In mute agreement, we hurried down the Gorge, forgetting my stash lying on the stair. We walked quickly, but the sun started to fall and with it came the cold. My fingers were beginning to ache, and the joints in my knees held fast. The combination of cold, paranoia and fright turned my body into a robot and I couldn’t move flexibly. In mere minutes the darkness descended.  I stopped walking and stood with my back pressing against the mountainside, pushing myself as far away from the edge as I could. Holding my hand in front of my face I could hardly make out the outline of my fingers.
Fearful, I called out my friend’s name. A reply came from far away, some ways back up the stairs. He must have been walking slower than me, which seemed impossible to me as I walked less than a snail’s pace.

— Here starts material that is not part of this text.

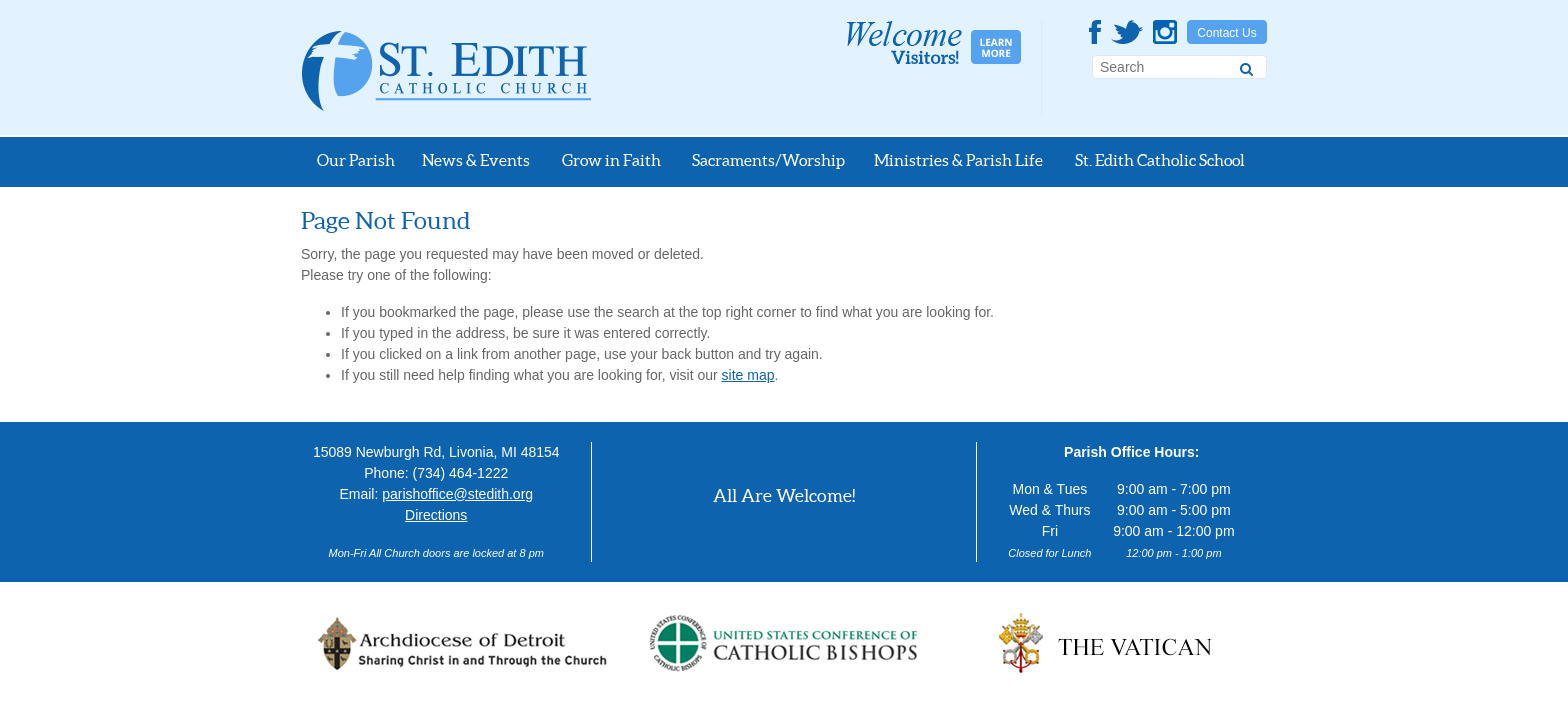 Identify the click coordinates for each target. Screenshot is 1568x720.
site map (748, 375)
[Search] (1246, 66)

Then I heard the yell and the scuffle of feet sliding. Sound echoed dramatically in the Gorge, and I knew it came from above. I heard my name, and knew my friend was in trouble. Taking a breath, I bounded up the stairs as fast as I could in the dark, keeping close to the mountainside, calling my friend’s name. I came upon him moments later and my heart stopped in my chest. He hung over the edge. All I could make out where his white hands clutching at something on the granite block. I leant down quickly and grabbed at his wrist, yelling that I have him. I pulled up, but nothing happened. I yelled again, asking if he had a foothold, but no reply came. His hands were stuck fast around the object he held, a tree root I thought. Hearing no reply, and still holding on to his wrist, I cautiously stuck my head over the edge of the stairs and looked down. That’s when I saw the white eyes. Something pulled at my back, grabbing my jacket. I tried to twist and see what was going on, but too late. I was lifted and thrown backwards over the edge. I passed the white eyes on the way over and saw a small white face staring back at me. A small person was perched on the side of the stairway, holding on to the edge, watching me. It was not my friend. That was my last thought before the realisation of the fall hit me, and I screamed. I don’t remember the impact of the fall, but I know that before I hit the rocks, a little part of me had already died. What starts out as a good idea is not always the best one.